The need to maintain a state

One of Terraform's features is its ability to prevent concurrent runs of a Terraform binary, pointing at the same Terraform state file, from persisting changes that would leave an inconsistent Terraform state. To draw a parallel with a field in which I am by no means expert, the problem that Terraform developers have faced is what in database management theory is at the base of ensuring ACID, atomicity, consistency, isolation, and durability of operations. In object-oriented programming, it's similar to the concept of ‘thread-safe’ object operations.

By way of example, if we have a single entity that needs munging by other entities, how do we ensure that all operating entities start from a known good state and maintain that assumption throughout the lifecycle? How do we ensure that the manipulated entity is left in a state that is consistent and can be picked up by any other worker? For decades, a solution has been found in locking / mutexing.
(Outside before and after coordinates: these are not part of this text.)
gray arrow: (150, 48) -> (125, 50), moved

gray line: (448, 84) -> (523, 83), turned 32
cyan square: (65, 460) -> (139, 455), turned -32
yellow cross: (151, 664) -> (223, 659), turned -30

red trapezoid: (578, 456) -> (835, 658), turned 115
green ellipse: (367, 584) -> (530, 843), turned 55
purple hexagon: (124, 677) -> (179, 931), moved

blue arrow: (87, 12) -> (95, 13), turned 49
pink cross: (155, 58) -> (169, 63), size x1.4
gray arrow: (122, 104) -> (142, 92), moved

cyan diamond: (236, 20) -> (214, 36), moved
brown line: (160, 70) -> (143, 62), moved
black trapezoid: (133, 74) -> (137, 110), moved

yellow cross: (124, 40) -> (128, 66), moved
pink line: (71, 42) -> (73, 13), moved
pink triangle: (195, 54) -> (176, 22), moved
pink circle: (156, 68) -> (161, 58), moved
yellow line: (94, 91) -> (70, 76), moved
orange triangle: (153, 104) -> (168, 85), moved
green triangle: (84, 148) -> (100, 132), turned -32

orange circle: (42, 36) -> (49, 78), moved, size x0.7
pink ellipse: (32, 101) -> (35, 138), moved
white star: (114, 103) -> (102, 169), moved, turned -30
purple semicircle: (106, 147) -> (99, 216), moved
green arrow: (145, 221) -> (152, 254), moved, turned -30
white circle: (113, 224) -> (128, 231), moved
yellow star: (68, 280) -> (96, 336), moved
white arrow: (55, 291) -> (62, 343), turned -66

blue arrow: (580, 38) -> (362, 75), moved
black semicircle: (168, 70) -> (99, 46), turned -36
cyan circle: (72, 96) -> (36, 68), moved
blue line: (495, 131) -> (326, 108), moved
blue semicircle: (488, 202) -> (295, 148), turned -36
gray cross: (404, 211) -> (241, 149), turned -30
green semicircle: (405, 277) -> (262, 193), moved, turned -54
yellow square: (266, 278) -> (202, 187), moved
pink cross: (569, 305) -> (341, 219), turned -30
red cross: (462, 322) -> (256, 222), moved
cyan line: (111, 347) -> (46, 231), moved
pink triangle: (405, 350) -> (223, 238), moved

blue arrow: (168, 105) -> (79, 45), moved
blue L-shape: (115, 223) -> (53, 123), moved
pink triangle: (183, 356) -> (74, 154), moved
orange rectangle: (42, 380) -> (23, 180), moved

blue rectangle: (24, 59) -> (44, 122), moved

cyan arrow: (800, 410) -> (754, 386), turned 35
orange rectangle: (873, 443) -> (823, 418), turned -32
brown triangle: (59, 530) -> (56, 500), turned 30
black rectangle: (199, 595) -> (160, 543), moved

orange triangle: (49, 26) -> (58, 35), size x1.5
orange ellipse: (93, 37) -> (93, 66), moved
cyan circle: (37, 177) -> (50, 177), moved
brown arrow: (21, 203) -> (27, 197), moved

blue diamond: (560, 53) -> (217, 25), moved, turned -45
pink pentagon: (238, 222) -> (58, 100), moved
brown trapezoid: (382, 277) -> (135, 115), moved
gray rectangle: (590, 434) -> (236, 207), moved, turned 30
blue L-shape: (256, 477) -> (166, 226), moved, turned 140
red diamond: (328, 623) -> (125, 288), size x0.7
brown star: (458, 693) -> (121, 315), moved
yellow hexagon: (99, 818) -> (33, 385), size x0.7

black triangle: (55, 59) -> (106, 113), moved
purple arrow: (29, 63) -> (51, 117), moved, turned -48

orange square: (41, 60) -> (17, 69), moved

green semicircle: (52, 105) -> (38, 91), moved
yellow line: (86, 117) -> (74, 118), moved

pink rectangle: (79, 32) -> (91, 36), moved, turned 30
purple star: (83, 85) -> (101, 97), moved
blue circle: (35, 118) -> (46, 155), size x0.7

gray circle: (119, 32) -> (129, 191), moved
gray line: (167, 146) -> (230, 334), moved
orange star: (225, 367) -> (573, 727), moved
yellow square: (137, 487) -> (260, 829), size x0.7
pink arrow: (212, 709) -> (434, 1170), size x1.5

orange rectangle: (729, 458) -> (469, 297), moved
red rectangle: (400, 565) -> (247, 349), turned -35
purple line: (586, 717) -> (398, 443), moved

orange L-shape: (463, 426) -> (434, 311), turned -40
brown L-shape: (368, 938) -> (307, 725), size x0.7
Terraform allows a lock to be stored for its state file on shared common resources such as the AWS DynamoDB service. If one Terraform binary attempts to acquire a lock on a state file that is already locked, an exception is raised and the Terraform run exits.

This is not particularly graceful, especially within a continuous integration / continuous deployment (CI/CD) environment. Software engineers, or in my case, security engineers, raise changes that occasionally fail because of this behaviour. Nothing wrong with the code, just a nuisance of sorts, causing builds to be rerun unnecessarily.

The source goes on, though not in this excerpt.